The first rings offered by Egyptians to their betrothed partners were actually made of braided hemp or reeds. The tradition didn’t place any importance on the material aspects of the ring, but rather it’s symbolism. The circle was symbolic of an undying commitment and eternal love – never ending, like the circumference of a circle. With time, they shifted to more durable materials such as leather, bone and ivory. Still, this change was not to place more value on the material aspect of proposal, but rather to ensure the object would last longer.
The ancient Greeks and Romans began using metal to construct the rings as a symbol of strength and permanence. They were also the first to engrave their rings. We love this concept and deeply believe that anyone involved in Montreal Jewelry should push their clients to consider customizing their tokens of appreciation in order to show how special their significant other is. The Romans also chose the ring finger to place the ring upon because they believed a specific vein -named the Vena amoris in Latin- ran from that finger directly to the heart. The tie between marriage and blood was clear to them. Marriage was not just the union of two individuals to the Romans, but also a very important union of two family names. This romantic tradition is still carried to this day.
It wasn’t until 1477 that Archduke Maximilian of Austria commissioned the first diamond engagement ring for his lady Mary of Burgundy. This completely altered the history of engagement rings, catalyzing the trend of incorporating diamonds among European aristocrats and nobility. This idea was further popularized during the Victorian era where they mixed diamonds with gemstones and the fanciest rare metals as a way to flaunt their wealth and exceptional beauty. More details about this here.
The De Beers mining company put forth the slogan “diamonds are forever” in 1947, using celebrities and diamond engagement rings as the poster for luxury and prosperity. This marketing campaign doubled the sales of diamonds in just a few years and has had a long-lasting impression on the western world to this day. Ever since, it has been common place to issue a diamond as the epicenter of the engagement ring to symbolize an American marriage that is everlasting.

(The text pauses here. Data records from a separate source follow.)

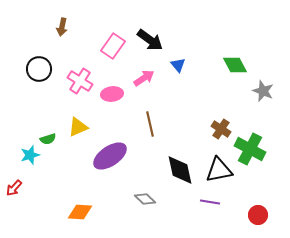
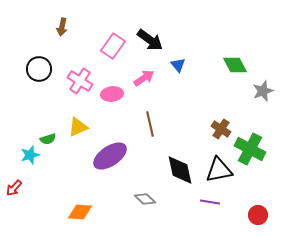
gray star: rotated 30 degrees clockwise
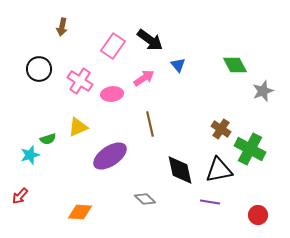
red arrow: moved 6 px right, 8 px down
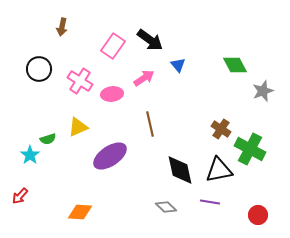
cyan star: rotated 18 degrees counterclockwise
gray diamond: moved 21 px right, 8 px down
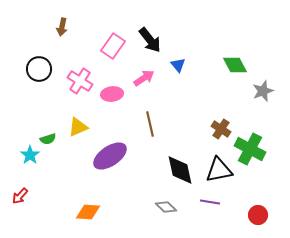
black arrow: rotated 16 degrees clockwise
orange diamond: moved 8 px right
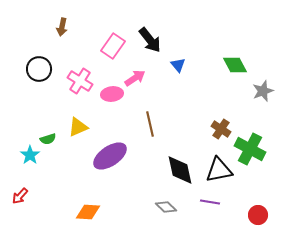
pink arrow: moved 9 px left
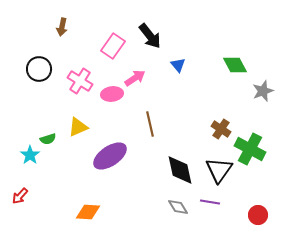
black arrow: moved 4 px up
black triangle: rotated 44 degrees counterclockwise
gray diamond: moved 12 px right; rotated 15 degrees clockwise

The history of engagement rings shows that the symbolic value started as one of unity, endurance and commitment. As most things do as a result of a shift toward wealth in the general population, the center piece of the ring adopted a more materialistic meaning although it’s origin still comes from a place of love. With an understanding of the history of engagement rings, we can see that the size of a diamond doesn’t really matter as much as the commitment that it symbolizes. We recommend you to not stress the monetary value so much, but instead consider what your significant other appreciates when shopping for the right ring and showing her that you have deeply considered her deeper desires.